= Swaranjit Singh Khalsa =

American politician (born c. 1985)

Swaranjit Singh Khalsa (c. 1985) is the mayor elect for the city of Norwich in New London County, Connecticut. On November 4, 2025, Khalsa became the first Sikh to be elected Mayor of Norwich. In 2021, Khalsa became the first Sikh to be elected to a city council in Connecticut.

== Personal life ==
Khalsa was born in Jalandhar, India circa 1985. Khalsa's father is Parminderpal Singh Khalsa and has represented the Sikh International Society. Khalsa's wife is from Ludhiana. They had a daughter in May 2016.

Khalsa immigrated to the United States in 2007 and attended graduate school in New Jersey. He moved to Norwich in 2010. He operated a Shell gas station and a construction business.

On April 28, 2017 at the FBI Headquarters, FBI Director James Comey awarded Khalsa with the 2016 Director's Community Leadership Award (DCLA).

== Political career ==
In 2017, Khalsa bought and paid for multilingual welcome signs to be put up at two of Norwich city's entrances after being inspired by similar signs in Vancouver.

In 2019, Khalsa was elected to Norwich's Board of Education.
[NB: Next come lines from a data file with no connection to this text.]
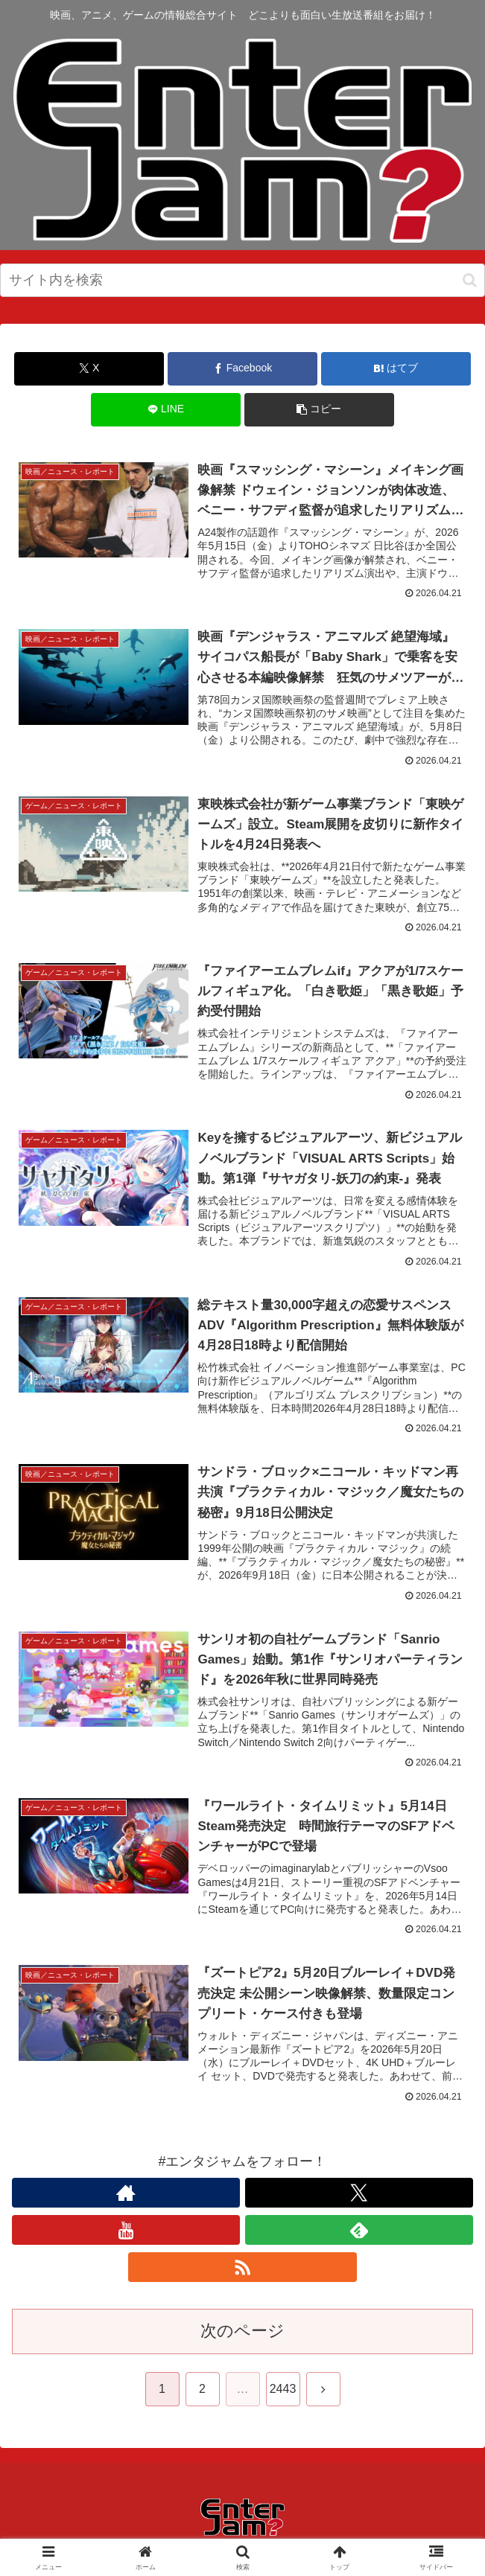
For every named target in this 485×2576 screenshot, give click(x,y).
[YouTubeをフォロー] (126, 2234)
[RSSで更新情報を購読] (242, 2271)
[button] (470, 280)
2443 (283, 2392)
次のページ (242, 2334)
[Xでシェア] (89, 369)
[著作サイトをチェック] (126, 2196)
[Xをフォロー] (359, 2196)
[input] (242, 280)
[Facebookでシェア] (242, 369)
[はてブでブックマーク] (396, 369)
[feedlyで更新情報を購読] (359, 2234)
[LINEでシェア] (166, 409)
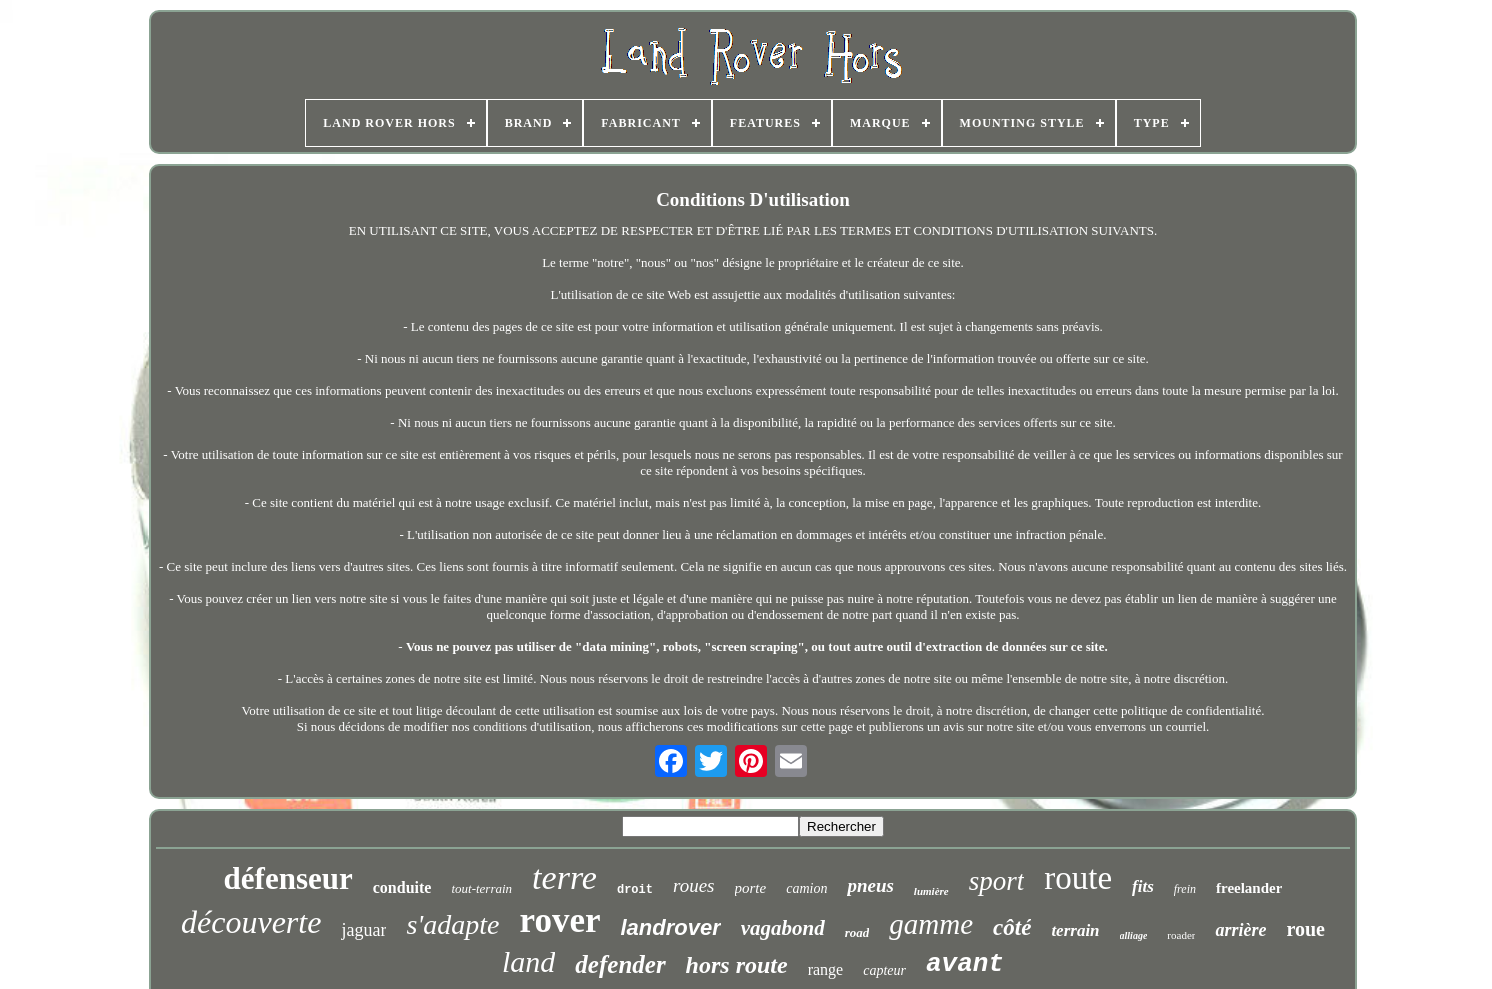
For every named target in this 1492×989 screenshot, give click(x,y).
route (1078, 878)
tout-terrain (481, 888)
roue (1305, 929)
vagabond (783, 928)
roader (1181, 935)
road (857, 932)
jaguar (363, 930)
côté (1012, 927)
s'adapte (452, 924)
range (826, 969)
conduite (402, 887)
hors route (737, 965)
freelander (1249, 888)
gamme (931, 924)
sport (997, 881)
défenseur (288, 878)
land (528, 961)
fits (1143, 886)
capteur (884, 970)
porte (751, 888)
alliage (1134, 935)
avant (965, 964)
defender (620, 964)
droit (635, 890)
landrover (670, 927)
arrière (1240, 930)
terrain (1075, 930)
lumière (931, 891)
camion (806, 888)
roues (694, 885)
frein (1185, 889)
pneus (870, 885)
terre (564, 877)
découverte (251, 922)
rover (559, 920)
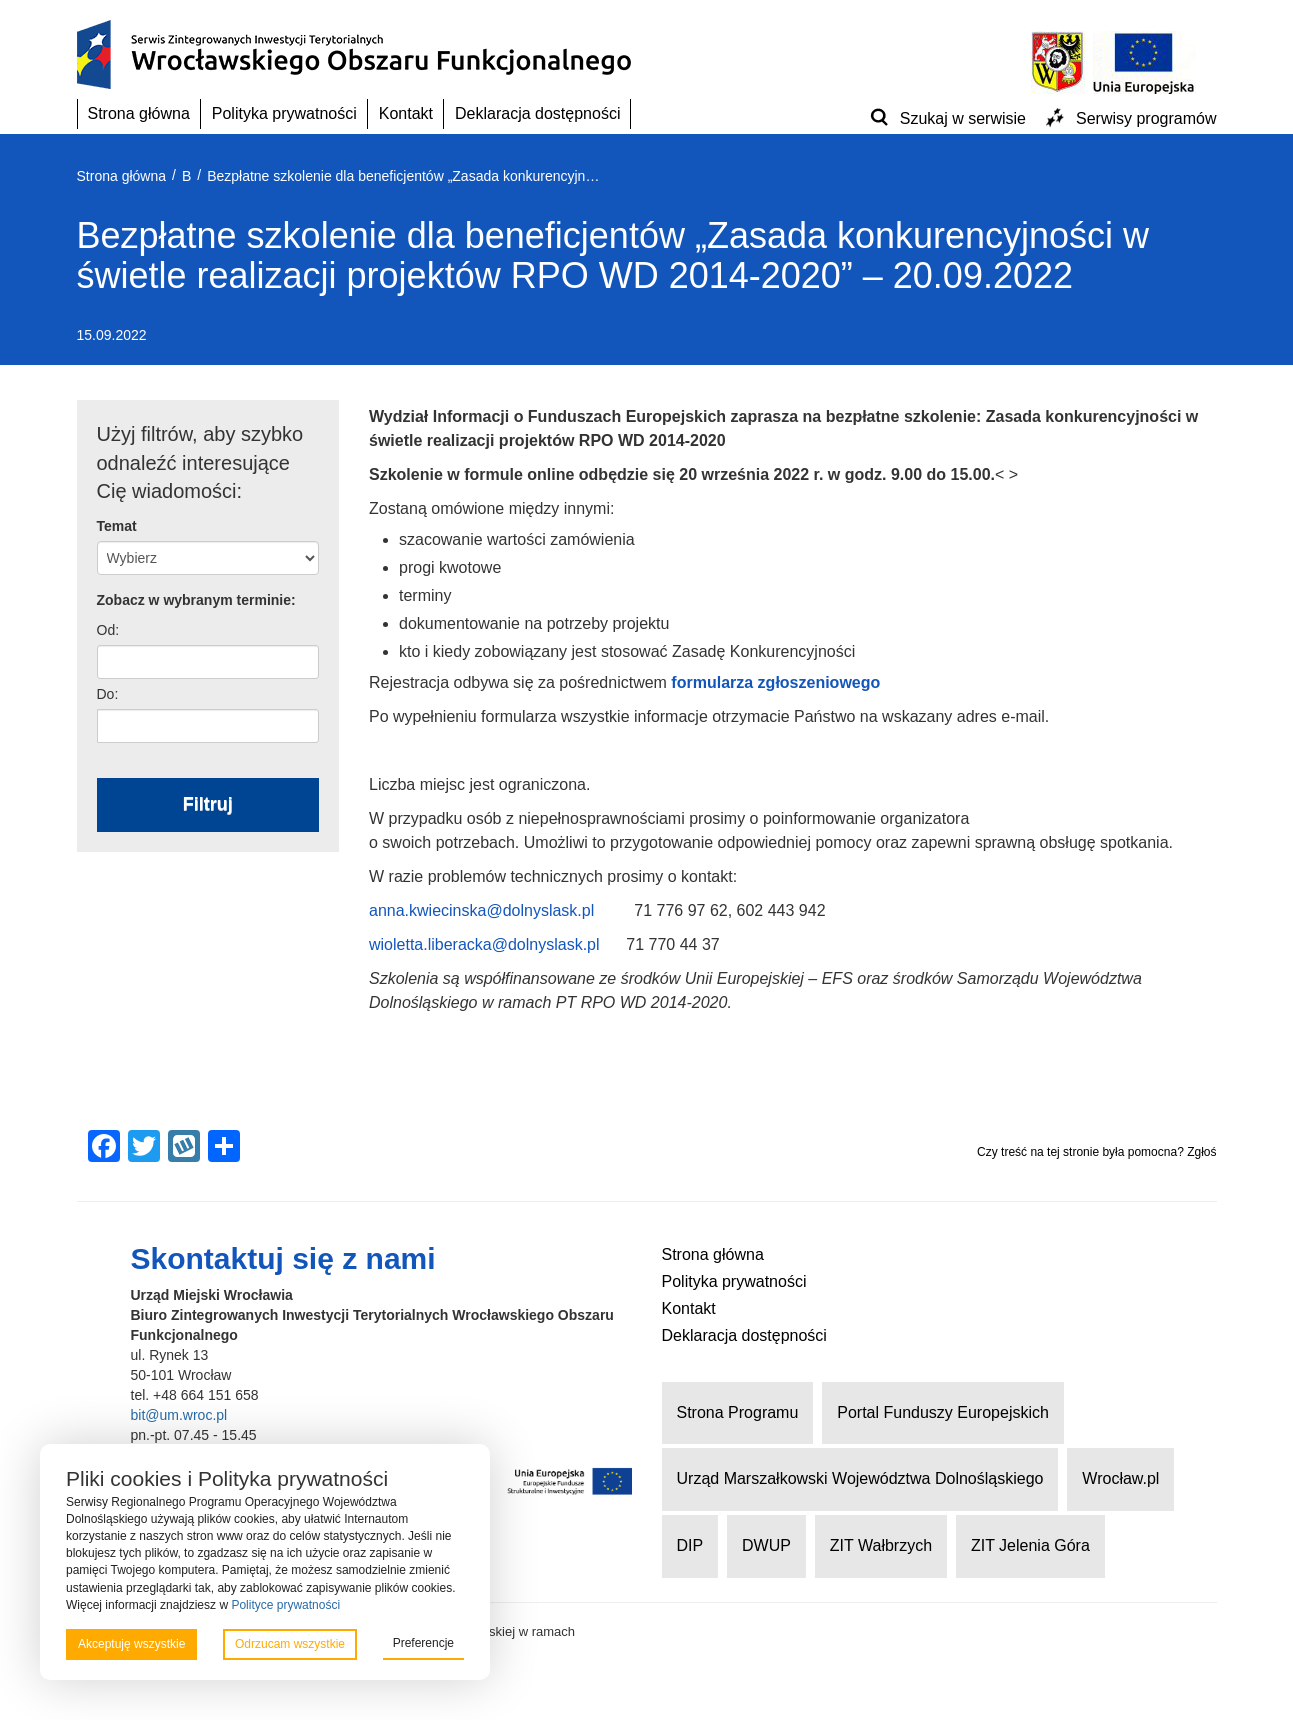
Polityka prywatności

At the time, Khalsa was the only Sikh elected official in Connecticut. On April 25, 2019, Khalsa, along with 22 other Connecticut community learders, graduated from the FBI Citizens Academy, where they learned how the FBI operates and what services are available to residents. They graduation ceremony was at University of New Haven's Henry C. Lee Forensic Sciences Institute.

In 2021, he was elected to Norwich's city council. He was the first Sikh to be elected to a city council in all of Connecticut.

The Norwich Democratic Town Committee had nominated Khalsa to run for mayor. On November 4, 2025, Khalsa won the Norwich's Mayoral election as a Democrat and defeated Republican Tracy Gould and Marcia Wilbur, who was unaffiliated. He became the first Sikh to be elected Mayor.